Making the design to be responsive is very easy as shown in my Responsive Design in 3 Steps tutorial, but maintaining the elements to look aesthetically balanced on all breakpoint layouts is an art. Today I'm going to share 5 of my commonly used CSS tricks along with sample cases for coding responsive designs. They are simple CSS properties such as min-width, max-width, overflow, and relative value — but these properties play an important part in responsive design.

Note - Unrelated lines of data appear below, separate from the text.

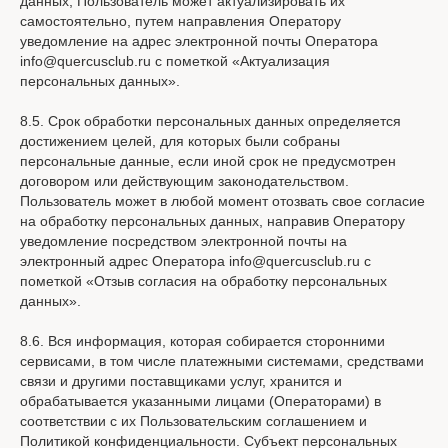
данных, Пользователь может актуализировать их
самостоятельно, путем направления Оператору
уведомление на адрес электронной почты Оператора
info@quercusclub.ru с пометкой «Актуализация
персональных данных».
8.5. Срок обработки персональных данных определяется
достижением целей, для которых были собраны
персональные данные, если иной срок не предусмотрен
договором или действующим законодательством.
Пользователь может в любой момент отозвать свое согласие
на обработку персональных данных, направив Оператору
уведомление посредством электронной почты на
электронный адрес Оператора info@quercusclub.ru с
пометкой «Отзыв согласия на обработку персональных
данных».
8.6. Вся информация, которая собирается сторонними
сервисами, в том числе платежными системами, средствами
связи и другими поставщиками услуг, хранится и
обрабатывается указанными лицами (Операторами) в
соответствии с их Пользовательским соглашением и
Политикой конфиденциальности. Субъект персональных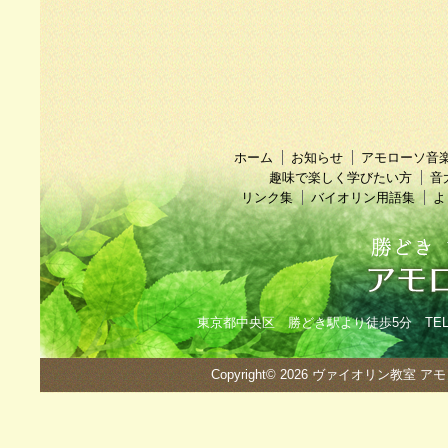
ホーム
お知らせ
アモローソ音
趣味で楽しく学びたい方
音
リンク集
バイオリン用語集
よ
東京都中央区 勝どき駅より徒歩5分 TEL：090
Copyright© 2026
ヴァイオリン教室 ア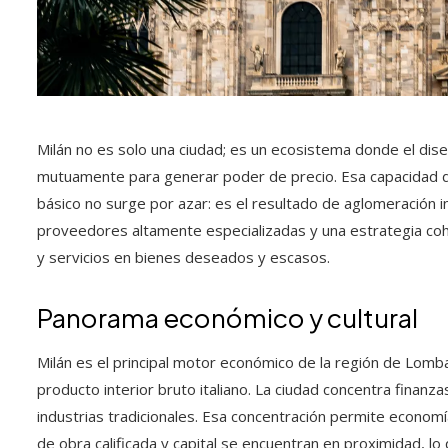
Milán no es solo una ciudad; es un ecosistema donde el dise
mutuamente para generar poder de precio. Esa capacidad 
básico no surge por azar: es el resultado de aglomeración in
proveedores altamente especializadas y una estrategia co
y servicios en bienes deseados y escasos.
Panorama económico y cultural
Milán es el principal motor económico de la región de Lomba
producto interior bruto italiano. La ciudad concentra finanz
industrias tradicionales. Esa concentración permite econom
de obra calificada y capital se encuentran en proximidad, lo 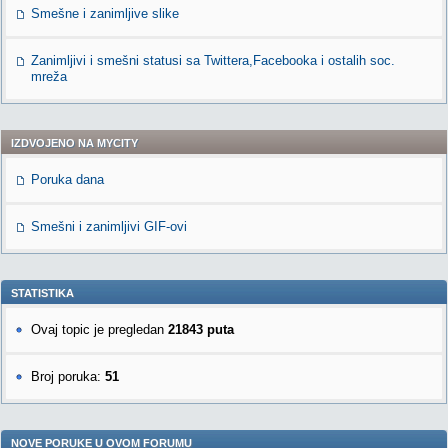
Smešne i zanimljive slike
Zanimljivi i smešni statusi sa Twittera,Facebooka i ostalih soc.
mreža
IZDVOJENO NA MYCITY
Poruka dana
Smešni i zanimljivi GIF-ovi
STATISTIKA
Ovaj topic je pregledan
21843 puta
Broj poruka:
51
NOVE PORUKE U OVOM FORUMU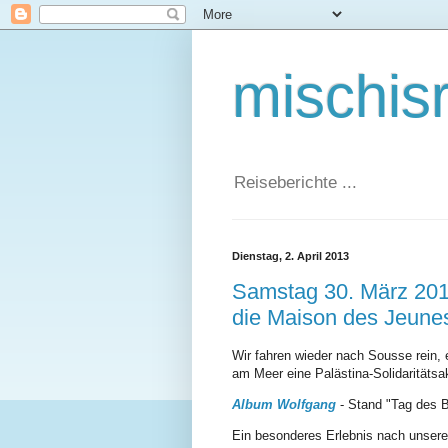
mischis
Reiseberichte ...
Dienstag, 2. April 2013
Samstag 30. März 201
die Maison des Jeune
Wir fahren wieder nach Sousse rein,
am Meer eine Palästina-Solidaritäts
Album Wolfgang
- Stand "Tag des 
Ein besonderes Erlebnis nach unsere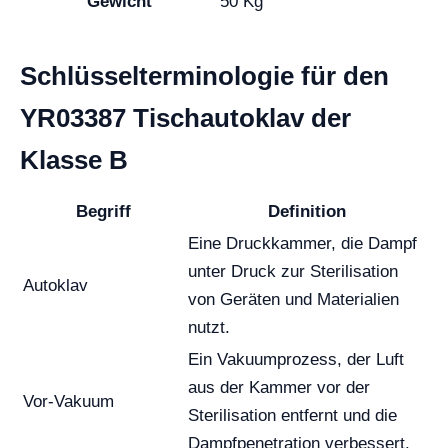
Gewicht
50 Kg
Schlüsselterminologie für den
YR03387 Tischautoklav der
Klasse B
Begriff
Definition
Eine Druckkammer, die Dampf
unter Druck zur Sterilisation
Autoklav
von Geräten und Materialien
nutzt.
Ein Vakuumprozess, der Luft
aus der Kammer vor der
Vor-Vakuum
Sterilisation entfernt und die
Dampfpenetration verbessert.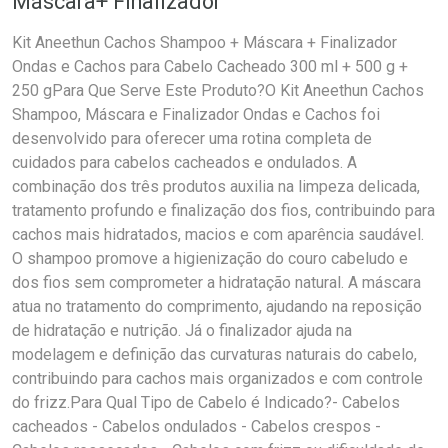
Máscara+ Finalizador
Kit Aneethun Cachos Shampoo + Máscara + Finalizador
Ondas e Cachos para Cabelo Cacheado 300 ml + 500 g +
250 gPara Que Serve Este Produto?O Kit Aneethun Cachos
Shampoo, Máscara e Finalizador Ondas e Cachos foi
desenvolvido para oferecer uma rotina completa de
cuidados para cabelos cacheados e ondulados. A
combinação dos três produtos auxilia na limpeza delicada,
tratamento profundo e finalização dos fios, contribuindo para
cachos mais hidratados, macios e com aparência saudável.
O shampoo promove a higienização do couro cabeludo e
dos fios sem comprometer a hidratação natural. A máscara
atua no tratamento do comprimento, ajudando na reposição
de hidratação e nutrição. Já o finalizador ajuda na
modelagem e definição das curvaturas naturais do cabelo,
contribuindo para cachos mais organizados e com controle
do frizz.Para Qual Tipo de Cabelo é Indicado?- Cabelos
cacheados - Cabelos ondulados - Cabelos crespos -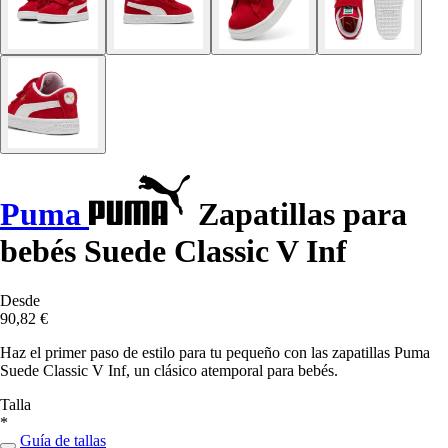
Puma
Zapatillas para
bebés Suede Classic V Inf
Desde
90,82 €
Haz el primer paso de estilo para tu pequeño con las zapatillas Puma
Suede Classic V Inf, un clásico atemporal para bebés.
Talla
*
Guía de tallas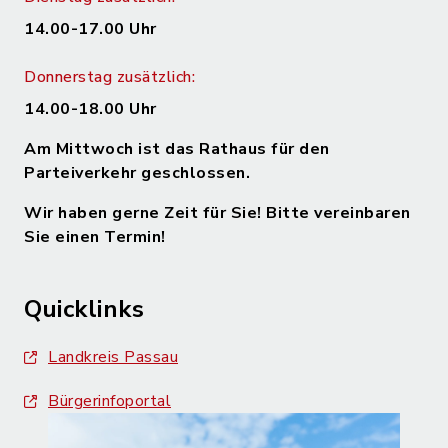
14.00-17.00 Uhr
Donnerstag zusätzlich:
14.00-18.00 Uhr
Am Mittwoch ist das Rathaus für den
Parteiverkehr geschlossen.
Wir haben gerne Zeit für Sie! Bitte vereinbaren
Sie einen Termin!
Quicklinks
Landkreis Passau
Bürgerinfoportal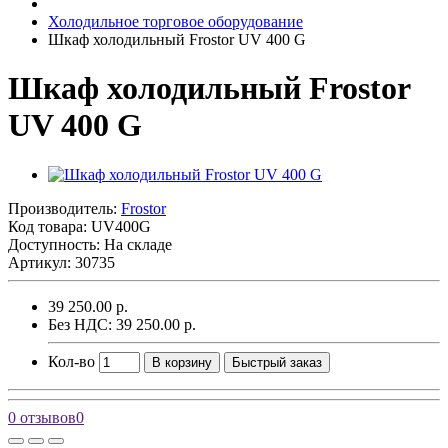
Холодильное торговое оборудование
Шкаф холодильный Frostor UV 400 G
Шкаф холодильный Frostor
UV 400 G
Производитель:
Frostor
Код товара:
UV400G
Доступность: На складе
Артикул: 30735
39 250.00 р.
Без НДС: 39 250.00 р.
Кол-во
В корзину
Быстрый заказ
0 отзывов
0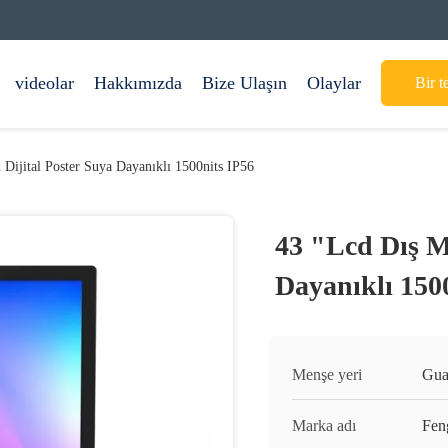
videolar
Hakkımızda
Bize Ulaşın
Olaylar
Bir te
Dijital Poster Suya Dayanıklı 1500nits IP56
43 "Lcd Dış M
Dayanıklı 150
Menşe yeri
Gua
Marka adı
Fen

1. Responsive Video (demo)
This responsive video CSS trick was discovered by tjkdesign.com. I've blogged about it before, you may read the details here. It makes the video embed to expand fullwidth to the boundary.
.video {
position: relative;
padding-bottom: 56.25%;
height: 0;
overflow: hidden;
}
.video iframe,
.video object,
.video embed {
position: absolute;
top: 0;
left: 0;
width: 100%;
height: 100%;
}
2. Min & Max Width (demo)
Max-width property allows you to set the max width of the element. The purpose of max-width is to prevent the element from extending the boundary.
Max-Width Container
In the example below, I specify the container to display at 800px if possible, but it should not exceed 90% of the boundary width.
.container {
width: 800px;
max-width: 90%;
}
Responsive Image
You can make the image auto resize to the max width of the boundary by using max-width:100% and height:auto.
img {
max-width: 100%;
height: auto;
}
The above responsive image CSS works on IE7 and IE9, but doesn't work on IE8. To fix it, add width:auto. You may apply a conditional CSS specifically for IE8 or use the IE hack below:
@media \0screen {
img {
width: auto; /* for ie 8 */
}
}
Min-Width
Min-width is opposit to max-width. It sets the minimum width of an element. In the example form below, min-width is used on the input text field to prevent the input from getting very small when scaling down.
3. Relative Values (demo)
In responsive design, knowing when to use relative value can simplify the CSS and maximize the best layout result. Below are some examples.
Relative Margin
Below is an example of a commentlist where relative left margin is used to space out the threaded comments. Instead of using fixed pixel value, I used percentage value to space out the sub-lists. As shown on the left side of the screenshot, the content box in the sub-lists gets very small on mobile resolution if pixel left margin was used.
Relative Font Size
With relative value (eg. em or %), the font size, line-height and margin spacing can be inherited. For example, I can change the font size on all descendant elements by simply changing the font-size on the parent element.
Relative Padding
The screenshot below shows it is better to use relative percentage padding as opposed to fixed pixel padding. The box on the left shows an unbalanced padding space if pixel padding was used. The box with percentage padding on the right shows that the content area is maximized.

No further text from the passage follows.